_INFORMATION PROVIDED:_
┄┄┄┄┄┄┄┄┄┄┄┄┄┄┄┄┄┄┄┄
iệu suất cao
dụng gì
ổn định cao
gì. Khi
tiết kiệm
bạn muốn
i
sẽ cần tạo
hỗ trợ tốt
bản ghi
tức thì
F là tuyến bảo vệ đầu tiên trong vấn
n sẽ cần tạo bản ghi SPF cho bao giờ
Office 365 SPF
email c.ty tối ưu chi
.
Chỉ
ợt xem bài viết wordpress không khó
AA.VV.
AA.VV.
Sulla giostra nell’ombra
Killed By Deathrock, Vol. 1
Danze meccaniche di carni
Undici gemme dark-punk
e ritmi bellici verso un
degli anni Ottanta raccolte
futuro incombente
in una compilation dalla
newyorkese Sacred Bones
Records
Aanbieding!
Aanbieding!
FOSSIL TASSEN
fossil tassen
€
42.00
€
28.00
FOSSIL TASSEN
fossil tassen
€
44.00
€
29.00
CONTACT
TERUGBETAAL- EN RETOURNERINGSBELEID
┄┄┄┄┄┄┄┄┄┄┄┄┄┄┄┄┄┄┄┄
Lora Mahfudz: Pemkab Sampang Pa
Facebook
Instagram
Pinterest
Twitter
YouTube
┄┄┄┄┄┄┄┄┄┄┄┄┄┄┄┄┄┄┄┄
_WHAT THIS TASK INVOLVES:_
Whatever else the listing above holds, retype exactly only the lines from the one containing "iệu suất cao" to the one containing "Danze meccaniche di carni", both ends kept.

_EXERCISE OUTPUT:_
iệu suất cao
dụng gì
ổn định cao
gì. Khi
tiết kiệm
bạn muốn
i
sẽ cần tạo
hỗ trợ tốt
bản ghi
tức thì
F là tuyến bảo vệ đầu tiên trong vấn
n sẽ cần tạo bản ghi SPF cho bao giờ
Office 365 SPF
email c.ty tối ưu chi
.
Chỉ
ợt xem bài viết wordpress không khó
AA.VV.
AA.VV.
Sulla giostra nell’ombra
Killed By Deathrock, Vol. 1
Danze meccaniche di carni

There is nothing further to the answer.